Though relapsing-remitting multiple sclerosis, or RRMS, can be managed with many of the approved treatments for MS symptoms, there is still no scientifically proven, FDA-cleared way to predict when or if another relapse period will occur.

There may be one on the horizon, however, since Quanterix recently received the regulator’s breakthrough device designation for a blood test designed to do exactly that.
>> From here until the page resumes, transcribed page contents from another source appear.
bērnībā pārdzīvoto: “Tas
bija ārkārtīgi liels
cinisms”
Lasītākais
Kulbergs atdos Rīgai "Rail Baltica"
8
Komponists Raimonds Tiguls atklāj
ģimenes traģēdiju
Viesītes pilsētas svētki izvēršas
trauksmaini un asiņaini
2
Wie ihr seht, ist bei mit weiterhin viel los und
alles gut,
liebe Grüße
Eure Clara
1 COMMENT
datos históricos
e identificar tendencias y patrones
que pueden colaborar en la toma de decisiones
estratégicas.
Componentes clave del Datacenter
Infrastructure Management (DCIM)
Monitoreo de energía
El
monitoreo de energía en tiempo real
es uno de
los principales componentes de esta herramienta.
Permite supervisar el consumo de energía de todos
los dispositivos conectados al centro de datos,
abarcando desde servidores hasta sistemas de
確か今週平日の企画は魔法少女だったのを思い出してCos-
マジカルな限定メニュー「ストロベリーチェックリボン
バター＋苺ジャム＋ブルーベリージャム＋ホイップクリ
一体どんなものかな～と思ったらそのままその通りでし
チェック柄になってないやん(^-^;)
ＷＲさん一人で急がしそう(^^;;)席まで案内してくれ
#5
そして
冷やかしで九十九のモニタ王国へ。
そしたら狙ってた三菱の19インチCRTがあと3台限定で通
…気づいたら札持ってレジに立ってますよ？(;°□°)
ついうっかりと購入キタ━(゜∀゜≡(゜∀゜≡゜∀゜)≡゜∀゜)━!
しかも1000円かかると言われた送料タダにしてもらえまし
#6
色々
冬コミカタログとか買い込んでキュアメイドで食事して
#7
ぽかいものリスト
In RRMS, the most common form of multiple sclerosis, periods of stable remission are interrupted by relapses of new or worsening symptoms—like visual loss or double vision, numbness, weakness and balance issues—that last at least 48 hours. Quanterix’s test is designed to look for signs that a patient will relapse within the next four years.

The agency’s designation recognizes that the test represents a novel way to address a currently unmet need in healthcare and offers a somewhat clearer and potentially speedier path for Quanterix to bring the test through the FDA review process.

The blood test is based on the Massachusetts-based company’s Simoa immunoassay technology, which is able to measure proteins, nucleic acids and other biomarkers of disease at a single-molecule level, requiring only a regular blood sample. The Simoa platform is also used by Quanterix’s Alzheimer’s diagnostic, which homes in on the pTau-181 protein and snagged its own breakthrough designation last year.

The RRMS test, meanwhile, analyzes the serum and plasma in a blood sample to measure neurofilament light chain (NfL), a protein that’s been linked to axonal damage caused by neurological diseases like MS, Alzheimer’s disease, amyotrophic lateral sclerosis and more.

Those findings can then be used alongside other clinical, imaging and laboratory assessments to determine the risk level that an RRMS patient will relapse within four years, which Quanterix said could help better tailor treatments to each patient’s specific relapse and remission patterns.

“For the more than 2 million people suffering from MS worldwide, there’s an important need for more informed and effective treatment options,” said CEO Kevin Hrusovsky. He noted that scoring breakthrough device designation for the test checked off a “key objective” on Quanterix’s 2022 to-do list and sets up the company to accelerate its development and—FDA willing—commercial rollout.

A retrospective study published last month confirmed that when the test detected higher levels of NfL, it correlated to an increased risk of future disease activity. The researchers found that the test was particularly helpful in predicting relapses in patients who were currently symptom-free.

They also used the test results to compare patients’ NfL levels after being treated with a variety of MS therapies. Monoclonal antibodies were linked to the lowest levels of the protein, followed by oral therapies, with platform injectables taking a distant third place. Those findings, the researchers said, mean the test could also be helpful in determining which form of treatment will be most effective for a given patient and could be used in pharmaceutical research to track the effects of new therapeutic approaches.